** Provided records follows **

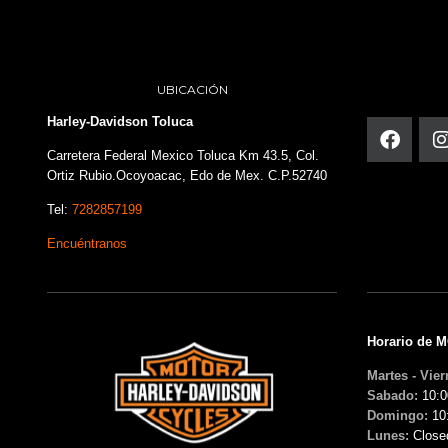
UBICACIÓN
Harley-Davidson Toluca
Carretera Federal Mexico Toluca Km 43.5, Col.
Ortiz Rubio.Ocoyoacac, Edo de Mex. C.P.52740
Tel:
7282857199
Encuéntranos
Horario de 
Martes - Vier
Sabado:
10:0
Domingo:
10
Lunes:
Close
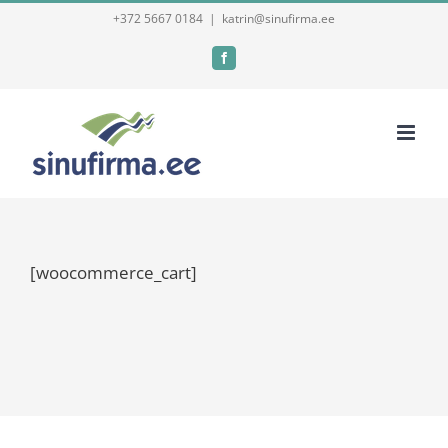
Skip
+372 5667 0184
|
katrin@sinufirma.ee
to
Facebook
content
[woocommerce_cart]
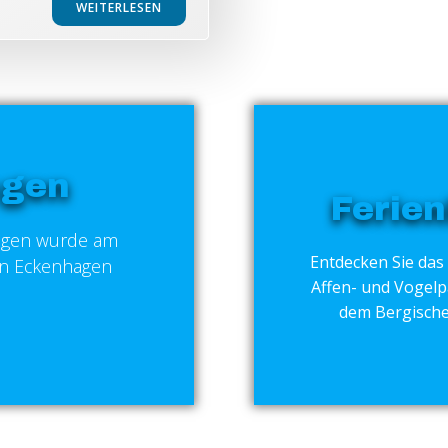
WEITERLESEN
agen
Ferien
hagen wurde am
Entdecken Sie das
 in Eckenhagen
Affen- und Vogelp
dem Bergische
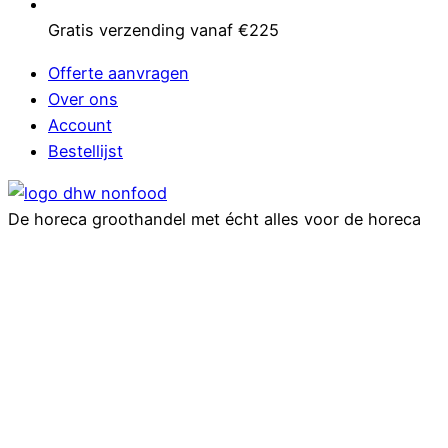
Gratis verzending vanaf €225
Offerte aanvragen
Over ons
Account
Bestellijst
De horeca groothandel met écht alles voor de horeca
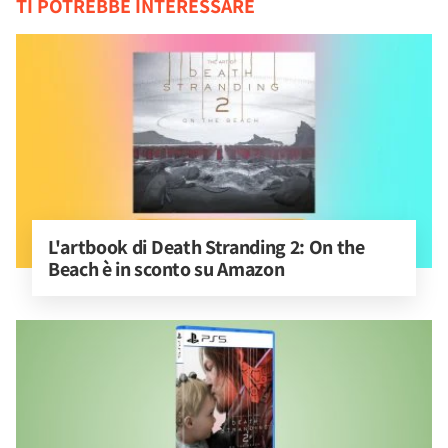
TI POTREBBE INTERESSARE
L'artbook di Death Stranding 2: On the 
Beach è in sconto su Amazon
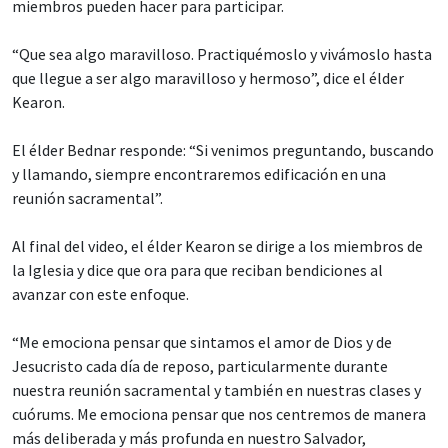
miembros pueden hacer para participar.
“Que sea algo maravilloso. Practiquémoslo y vivámoslo hasta
que llegue a ser algo maravilloso y hermoso”, dice el élder
Kearon.
El élder Bednar responde: “Si venimos preguntando, buscando
y llamando, siempre encontraremos edificación en una
reunión sacramental”.
Al final del video, el élder Kearon se dirige a los miembros de
la Iglesia y dice que ora para que reciban bendiciones al
avanzar con este enfoque.
“Me emociona pensar que sintamos el amor de Dios y de
Jesucristo cada día de reposo, particularmente durante
nuestra reunión sacramental y también en nuestras clases y
cuórums. Me emociona pensar que nos centremos de manera
más deliberada y más profunda en nuestro Salvador,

** End of Provided records **

## Problem description
Find the line with "Beach è in sconto su Amazon" in the entries above. Set down exactly every line from it up to and including the line with "El élder Bednar", images excluded.

## Solution
Beach è in sconto su Amazon
miembros pueden hacer para participar.
“Que sea algo maravilloso. Practiquémoslo y vivámoslo hasta
que llegue a ser algo maravilloso y hermoso”, dice el élder
Kearon.
El élder Bednar responde: “Si venimos preguntando, buscando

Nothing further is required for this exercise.